↓↓↓
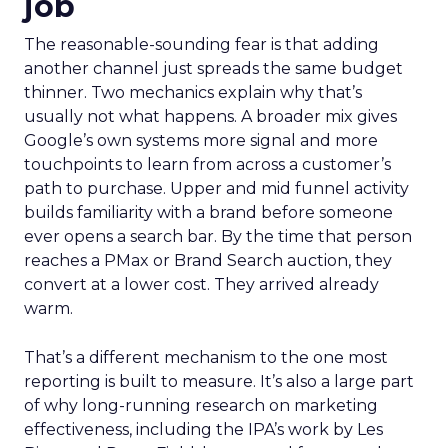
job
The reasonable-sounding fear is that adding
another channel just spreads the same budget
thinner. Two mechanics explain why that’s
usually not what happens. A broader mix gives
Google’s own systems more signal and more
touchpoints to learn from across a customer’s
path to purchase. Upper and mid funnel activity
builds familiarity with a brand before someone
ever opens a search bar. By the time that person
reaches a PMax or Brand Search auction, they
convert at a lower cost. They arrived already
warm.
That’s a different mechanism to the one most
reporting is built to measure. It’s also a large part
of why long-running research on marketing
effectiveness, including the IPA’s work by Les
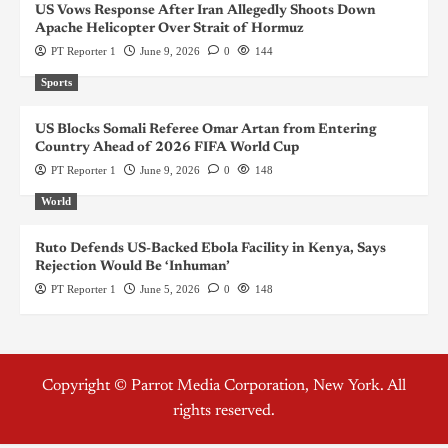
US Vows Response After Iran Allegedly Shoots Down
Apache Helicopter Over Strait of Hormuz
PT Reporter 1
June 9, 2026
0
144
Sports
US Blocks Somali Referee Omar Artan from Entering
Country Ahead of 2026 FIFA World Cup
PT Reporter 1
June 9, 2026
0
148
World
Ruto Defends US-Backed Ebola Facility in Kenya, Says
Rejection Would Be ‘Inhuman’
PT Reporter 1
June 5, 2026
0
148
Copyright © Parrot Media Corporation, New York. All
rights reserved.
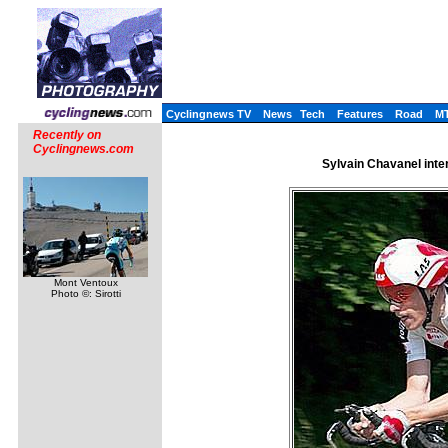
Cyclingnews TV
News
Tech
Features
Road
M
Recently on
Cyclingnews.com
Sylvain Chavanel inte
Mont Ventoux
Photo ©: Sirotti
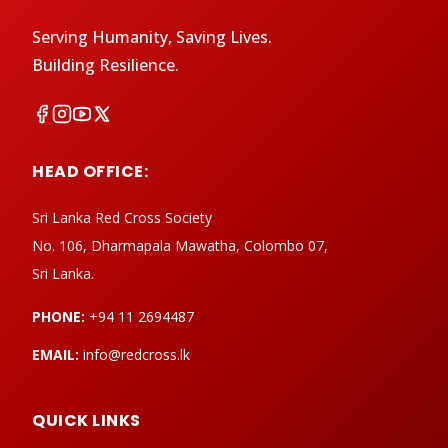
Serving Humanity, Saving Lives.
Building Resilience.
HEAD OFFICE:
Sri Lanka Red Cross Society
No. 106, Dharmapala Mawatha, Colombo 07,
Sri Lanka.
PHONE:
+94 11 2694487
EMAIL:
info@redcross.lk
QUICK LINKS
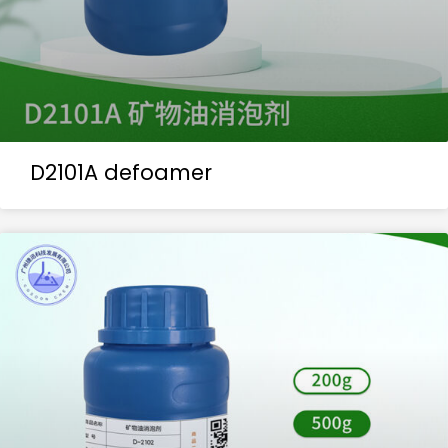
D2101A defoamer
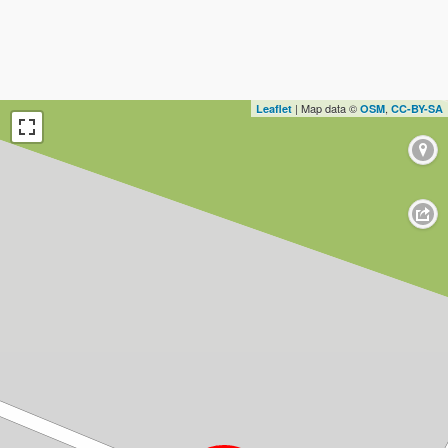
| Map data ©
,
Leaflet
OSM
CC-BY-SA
↑↑↑
↓↓↓
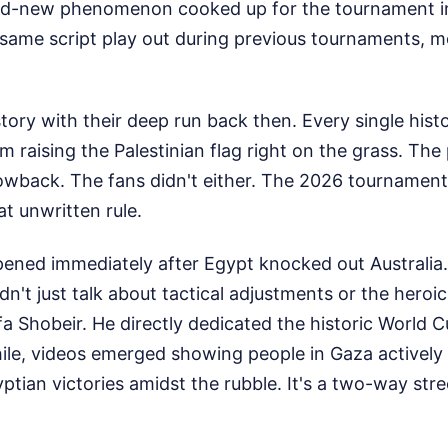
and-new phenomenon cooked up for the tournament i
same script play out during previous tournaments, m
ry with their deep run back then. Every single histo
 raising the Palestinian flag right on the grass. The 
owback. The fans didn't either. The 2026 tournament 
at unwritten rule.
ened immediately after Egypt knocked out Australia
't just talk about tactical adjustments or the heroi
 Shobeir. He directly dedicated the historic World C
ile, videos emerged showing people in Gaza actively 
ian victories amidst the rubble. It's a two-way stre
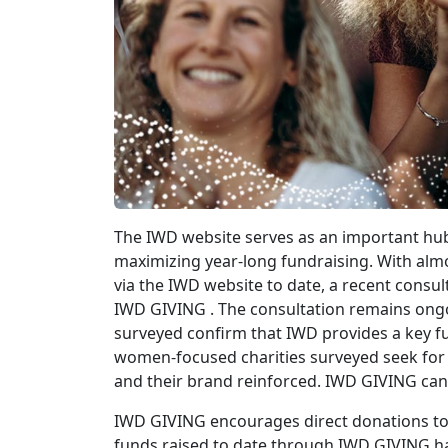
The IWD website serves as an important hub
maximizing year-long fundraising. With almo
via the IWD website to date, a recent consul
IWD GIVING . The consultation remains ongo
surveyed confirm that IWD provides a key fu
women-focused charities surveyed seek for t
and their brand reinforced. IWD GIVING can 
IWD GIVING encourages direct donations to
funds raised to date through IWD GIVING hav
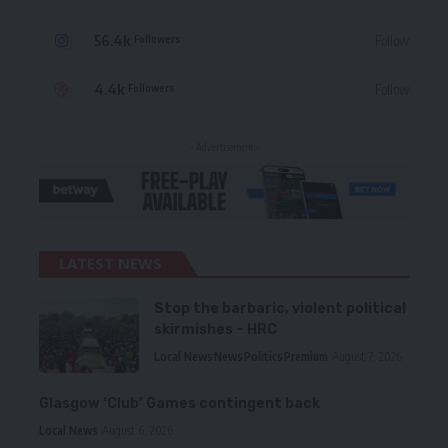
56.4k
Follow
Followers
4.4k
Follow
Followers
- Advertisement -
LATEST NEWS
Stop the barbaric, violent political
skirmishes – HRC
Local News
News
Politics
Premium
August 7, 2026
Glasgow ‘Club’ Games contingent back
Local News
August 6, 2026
↑↑↑
↓↓↓
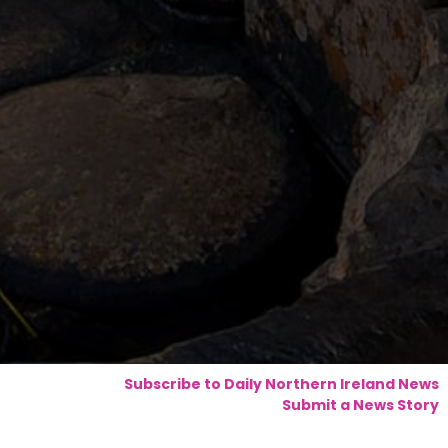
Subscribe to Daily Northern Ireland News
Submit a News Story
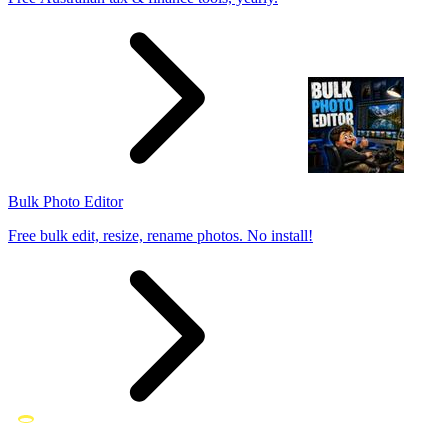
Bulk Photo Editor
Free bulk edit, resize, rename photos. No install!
↑↑↑
### [BRIEF]
For the word "long", please say how many lines in the entries hold it, with only the number as the reply.

### [RESULT FOR THIS EXERCISE]
2